One scene that sticks out so vividly in my mind is when Sansa returns to Winterfell for the first time in the show, after five seasons. She is returning to her birthplace. The place that once held her happiest memories. The last time she was there, her family was together and safe. Now, more than half of them are dead or missing; all of them estranged from one another for the majority of the show. She cries to Petyer Baelish, a man who groomed her and abused her much of the time they had been together. She says that she would rather die than have to return to a home overrun by the people who killed her family. 

In the next scene, we see her bowing in the courtyard, smiling and acting cordial to the man who stabbed her brother in the heart. This is to say if the show had an internal monologue running through it similarly to The Handmaid’s Tale, Sansa’s smile would have come across very differently to audiences. Without this monologue, her actions were regarded as power-hungry, disloyal, and ambitious. Could people not hear the pain in her voice, not see the hollowness behind her eyes, the emptiness behind her words, nor the strings of obligation pulling at her limbs?

I could go on for hours, years, decades about how much I admire and revere the characterization of Sansa Stark. Her story was a spotlight on the realities of many survivors. In her experiences of trauma, she did not lose her personhood in her victimhood. She endured the worst violence while never losing the compassion, loyalty and intelligence that made her strong. As a foil of Cersei, Sansa was able to show audiences what maintaining kindness in the face of a cruel reality looked like. 

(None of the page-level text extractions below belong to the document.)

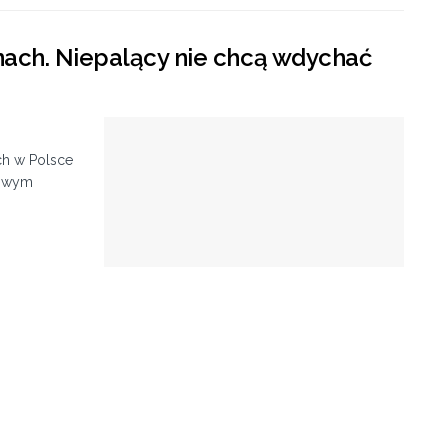
nach. Niepalący nie chcą wdychać
ch w Polsce
sowym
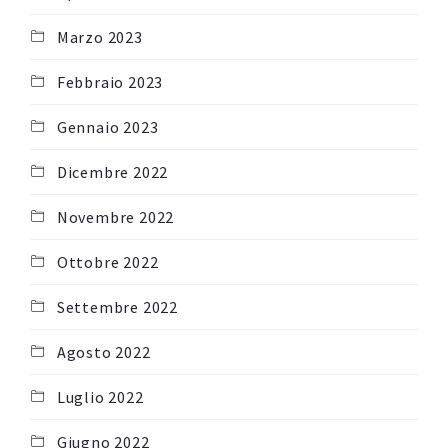
Marzo 2023
Febbraio 2023
Gennaio 2023
Dicembre 2022
Novembre 2022
Ottobre 2022
Settembre 2022
Agosto 2022
Luglio 2022
Giugno 2022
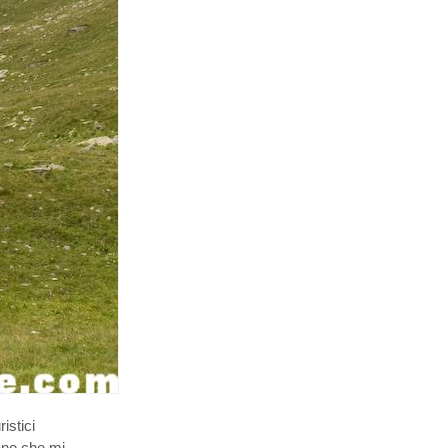
istici
mano che mi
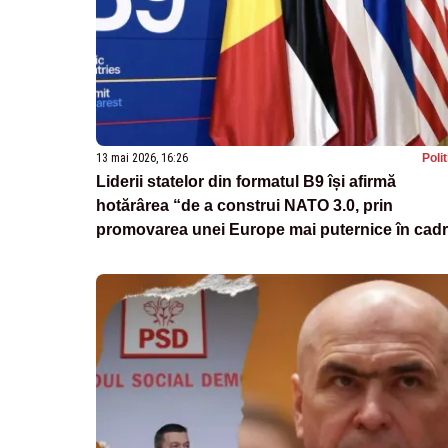
13 mai 2026, 16:26
Poli
Liderii statelor din formatul B9 își afirmă
hotărârea “de a construi NATO 3.0, prin
promovarea unei Europe mai puternice în cadr
alianței”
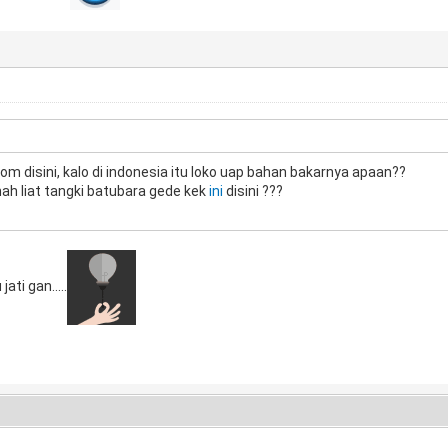
m disini, kalo di indonesia itu loko uap bahan bakarnya apaan??
ah liat tangki batubara gede kek
ini
disini ???
ati gan.....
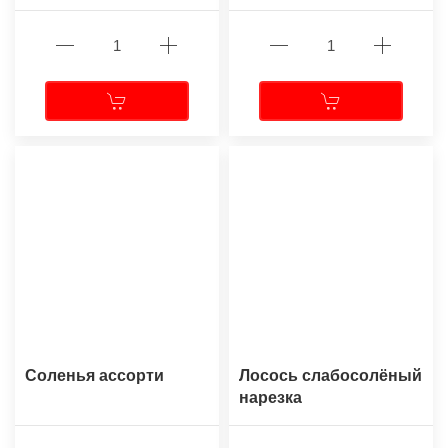
Соленья ассорти
Лосось слабосолёный
нарезка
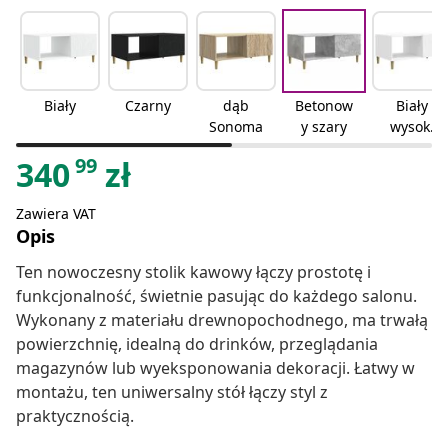
Biały
Czarny
dąb
Betonow
Biały
Sonoma
y szary
wysoki
połysk
99
340
zł
Zawiera VAT
Opis
Ten nowoczesny stolik kawowy łączy prostotę i
funkcjonalność, świetnie pasując do każdego salonu.
Wykonany z materiału drewnopochodnego, ma trwałą
powierzchnię, idealną do drinków, przeglądania
magazynów lub wyeksponowania dekoracji. Łatwy w
montażu, ten uniwersalny stół łączy styl z
praktycznością.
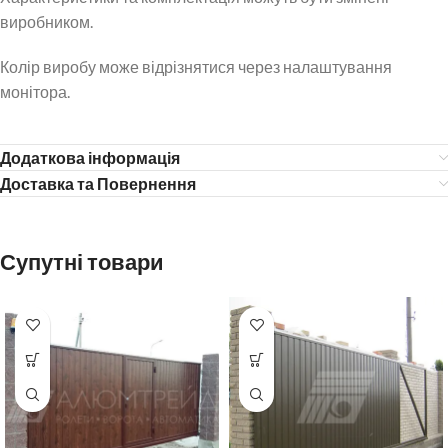
виробником.
Колір виробу може відрізнятися через налаштування
монітора.
Додаткова інформація
Доставка та Повернення
Супутні товари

Cersei and Sansa have childhood behaviours that align, such as being cruel to a younger sibling and having personal, self-serving desires like marrying a handsome prince. However, their distinctly opposite reactions to their life experiences shaped their arcs. Cersei’s experience led her to harden, to let the abuse she endured turn her own heart to hatred. Cersei instilled fear. Sansa’s role in the show, however, was to inspire. 

Sansa’s story is important to understand. Life will not be kind to you just because you are kind. Men will not act like knights just because they wear the armour. The people you put your trust in can use you for the worst. This does not mean that you have to give up your kindness and hope in good people or lose your ability to trust. It means you learn, you grow, and you fight like hell to stay open-hearted in a cruel world. That is bravery. 

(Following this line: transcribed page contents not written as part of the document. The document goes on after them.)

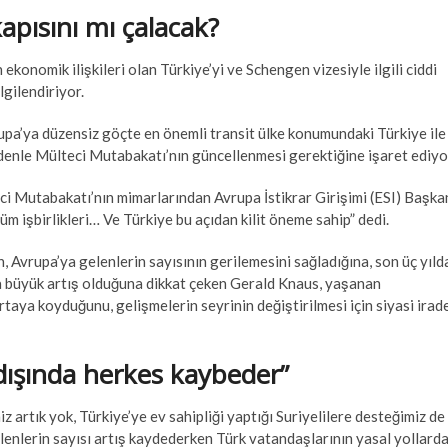
apısını mı çalacak?
konomik ilişkileri olan Türkiye’yi ve Schengen vizesiyle ilgili ciddi
gilendiriyor.
pa’ya düzensiz göçte en önemli transit ülke konumundaki Türkiye ile
denle Mülteci Mutabakatı’nın güncellenmesi gerektiğine işaret ediyo
i Mutabakatı’nın mimarlarından Avrupa İstikrar Girişimi (ESI) Başka
işbirlikleri… Ve Türkiye bu açıdan kilit öneme sahip” dedi.
, Avrupa’ya gelenlerin sayısının gerilemesini sağladığına, son üç yıld
da büyük artış olduğuna dikkat çeken Gerald Knaus, yaşanan
ortaya koyduğunu, gelişmelerin seyrinin değiştirilmesi için siyasi irad
r dışında herkes kaybeder”
iz artık yok, Türkiye’ye ev sahipliği yaptığı Suriyelilere desteğimiz de
elenlerin sayısı artış kaydederken Türk vatandaşlarının yasal yollard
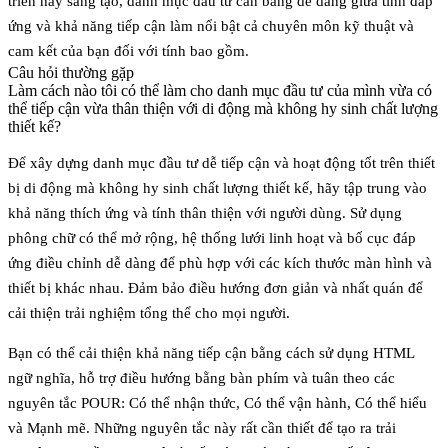
triển hay sáng tạo, danh mục đầu tư cân bằng dễ dàng giữa tính đáp
ứng và khả năng tiếp cận làm nổi bật cả chuyên môn kỹ thuật và
cam kết của bạn đối với tính bao gồm.
Câu hỏi thường gặp
Làm cách nào tôi có thể làm cho danh mục đầu tư của mình vừa có
thể tiếp cận vừa thân thiện với di động mà không hy sinh chất lượng
thiết kế?
Để xây dựng danh mục đầu tư dễ tiếp cận và hoạt động tốt trên thiết
bị di động mà không hy sinh chất lượng thiết kế, hãy tập trung vào
khả năng thích ứng và tính thân thiện với người dùng
. Sử dụng
phông chữ có thể mở rộng, hệ thống lưới linh hoạt và bố cục đáp
ứng điều chỉnh dễ dàng để phù hợp với các kích thước màn hình và
thiết bị khác nhau. Đảm bảo điều hướng đơn giản và nhất quán để
cải thiện trải nghiệm tổng thể cho mọi người.
Bạn có thể cải thiện khả năng tiếp cận bằng cách sử dụng HTML
ngữ nghĩa, hỗ trợ điều hướng bằng bàn phím và tuân theo
các
nguyên tắc POUR
: Có thể nhận thức, Có thể vận hành, Có thể hiểu
và Mạnh mẽ. Những nguyên tắc này rất cần thiết để tạo ra trải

Most importantly, we must understand how we take in the media presented to us. Sansa is not physically strong, she has not compromised an ounce of her traditional femininity. She has not given up on her womanly desires, skills, or behaviour. She has shown no interest in ‘masculine’ activities or proven herself to be stereotypically strong. Fans of the show treated her like she was weak, despite her ability to endure, maintain respect and stay in positions of power. It is within this so-called weakness that she has that quiet strength—she has endured pain and degradation without becoming hard, vengeful, or angry. She has continued to smile, to show kindness, to care for her family and her allies. 

It’s time we look to the women on screen and in our lives, and see the strength in their refusal to be hardened by the cruelty of the world.

The denial of such behaviours as a representation of strength is the lesson we’ve all unknowingly been subjected to. A lesson that turns these admirable qualities into selfishness, untrustworthiness and deceit. It’s time we look to the women on screen and in our lives and see the strength in their refusal to be hardened by the cruelty of the world. Enduring and moving forward is what makes them strong. Finding joy and happiness again is what makes them strong. In a show full of powerful and violent people, respect and validation are lost on characters of passive perseverance. 

We must acknowledge the abilities of women who are composed, smart, and capable in tandem with their trauma. We must not see them as lacking in the traditional armour of heroes, but as though they don their own unique armour, made from inner strength and survival.